Since more people smoked back then, you also had the added thrill of dodging flying cigarette ash coming back in the open windows at you. Meanwhile, the vinyl seats reached temperatures capable of branding the naugahyde pattern on the back of the thighs.
We played outside to beat the heat which made zero sense really. Who looked at a giant metal slide sitting in direct sunlight over the blacktop and thought, “Perfect. Let’s put children on that”? A hot steel slide could remove a layer of skin before you reached the bottom.
Flip flops? Crocs? Shoes you say? Half the time we weren’t wearing any. We sprinted barefoot across asphalt hot enough to fry an egg. Someone would demonstrate that on the local news every summer without fail.
Still, I loved every minute of childhood summers. As a kid, blistering summer days meant adventure. Summers may be hotter now. However, I strongly suspect the bigger issue is that somewhere between childhood and adulthood, our internal thermostat transformed from “let’s ride bikes for miles” to “If this restaurant insists on patio seating, we’re leaving.”

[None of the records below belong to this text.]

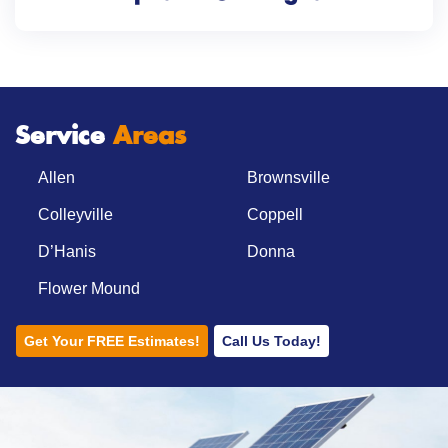
Service
Areas
Allen
Brownsville
Colleyville
Coppell
D’Hanis
Donna
Flower Mound
Get Your FREE Estimates!
Call Us Today!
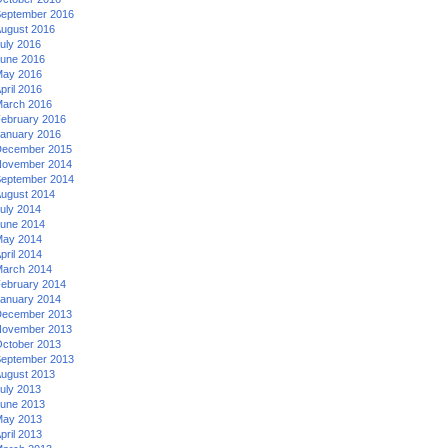
eptember 2016
ugust 2016
uly 2016
une 2016
ay 2016
pril 2016
arch 2016
ebruary 2016
anuary 2016
ecember 2015
ovember 2014
eptember 2014
ugust 2014
uly 2014
une 2014
ay 2014
pril 2014
arch 2014
ebruary 2014
anuary 2014
ecember 2013
ovember 2013
ctober 2013
eptember 2013
ugust 2013
uly 2013
une 2013
ay 2013
pril 2013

Somewhere along the years, my body became dramatically less enthusiastic about tropical weather. At my age, 95 degrees means I swoon like a frail Victorian female. In any temperature above 72 degrees, I fan myself while declaring I simply cannot abide the heat. I’m about three degrees away from parroting entire paragraphs of a Tennessee Williams play.
The truth is, we didn’t have superpowers as kids. We weren’t tougher. We were not built differently. We were simply too young and used to mild discomfort to let it slow us down.
Honestly, I still love summer. I adore boating. I love floating around in cool water. Nonetheless, after surviving metal slides, lava hot vinyl car seats, and parents who thought “drink some hose water” was a valid survival plan, I think we’ve earned the right to clutch our giant water tumblers and complain about the heat.